Furthermore, new models for generating scenarios appear in the risk management and finance literature frequently. Some are extensive, dealing jointly with a variety of risk factors, while others focus on marginal distributions of a single risk factor. Ideally, when a new marginal model (i.e. a model that focus on marginal distributions of a single risk factor) can be applied to a particular type of risk factor, it should be possible to simply substitute it for the existing model without affecting other risk factors included in the scenarios. However, scenario-based risk management systems that exist in the prior art are generally not equipped with this capability. Similarly, if a new joint model (i.e. a model that deal jointly with a variety of risk factors) is proposed in the literature, it is more convenient to reuse as much of an existing model and its implementation as possible than to undertake major changes to the existing scenario generation process for risk management.
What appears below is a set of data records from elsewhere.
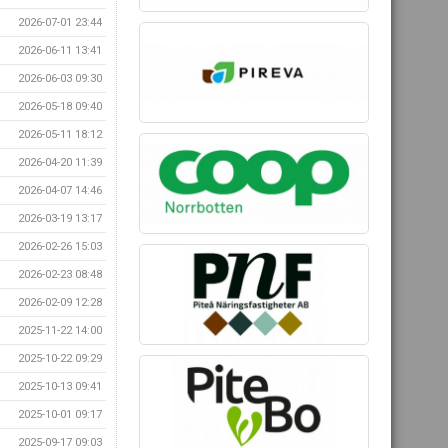
2026-07-01 23:44
2026-06-11 13:41
2026-06-03 09:30
2026-05-18 09:40
2026-05-11 18:12
2026-04-20 11:39
2026-04-07 14:46
2026-03-19 13:17
2026-02-26 15:03
2026-02-23 08:48
2026-02-09 12:28
2025-11-22 14:00
2025-10-22 09:29
2025-10-13 09:41
2025-10-01 09:17
2025-09-17 09:03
It is important that the nature of a scenario set can be communicated to different audiences (e.g. senior management, a Board of Directors, auditors, traders, or other risk management personnel). However, while senior management may prefer a very high-level, non-technical description, in contrast, those who implement and maintain the scenario set need a thorough understanding of all technical details. For example, the phrase “a multi-step Monte Carlo scenario set in which the interest rates mean revert and the equities grow, over time” may sufficiently describe a scenario set for managerial purposes. In contrast, the actual generation of this scenario set may require a more detailed specification, for example: “a multi-step quasi Monte Carlo method using an equally weighted variance-covariance (VCV) matrix for Canadian, American and Australian interest rates where each curve is represented by three components that mean revert, and American equities, adjusted for stock splits that grow over time.”
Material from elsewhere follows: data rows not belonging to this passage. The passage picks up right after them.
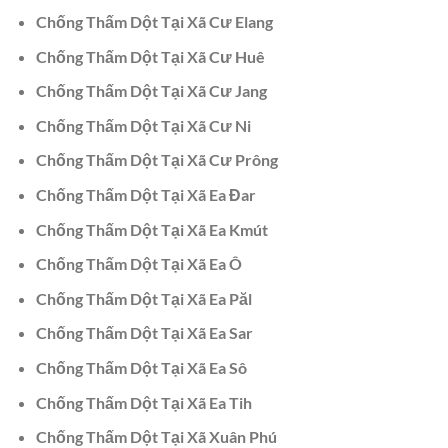
Chống Thấm Dột Tại Xã Cư Elang
Chống Thấm Dột Tại Xã Cư Huê
Chống Thấm Dột Tại Xã Cư Jang
Chống Thấm Dột Tại Xã Cư Ni
Chống Thấm Dột Tại Xã Cư Prông
Chống Thấm Dột Tại Xã Ea Đar
Chống Thấm Dột Tại Xã Ea Kmút
Chống Thấm Dột Tại Xã Ea Ô
Chống Thấm Dột Tại Xã Ea Păl
Chống Thấm Dột Tại Xã Ea Sar
Chống Thấm Dột Tại Xã Ea Sô
Chống Thấm Dột Tại Xã Ea Tih
Chống Thấm Dột Tại Xã Xuân Phú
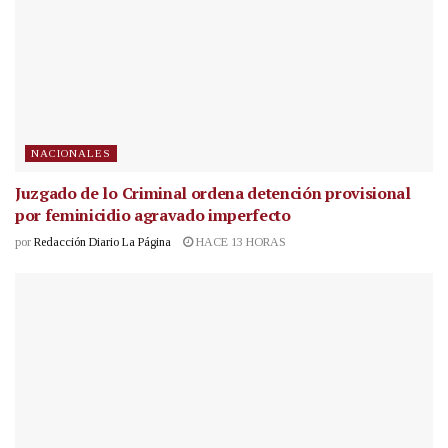
NACIONALES
Juzgado de lo Criminal ordena detención provisional
por feminicidio agravado imperfecto
por
Redacción Diario La Página
HACE 13 HORAS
The second description above indicates, to some extent, the complexity of the models and risk factor relationships that typically underlie statistical scenarios. Explaining or understanding statistical scenario generation at a detailed level is often difficult for two main reasons. First, the models for individual risk factors and their joint behaviour are typically combined into one single, large model, making it hard to isolate their respective properties. Second, the calibration of this model is usually done in one long and involved process.
Accordingly, there is a need for a generic, structured framework for generating scenarios consistently, and that allows for scenario sets to be communicated to a number of different audiences in a simplified way.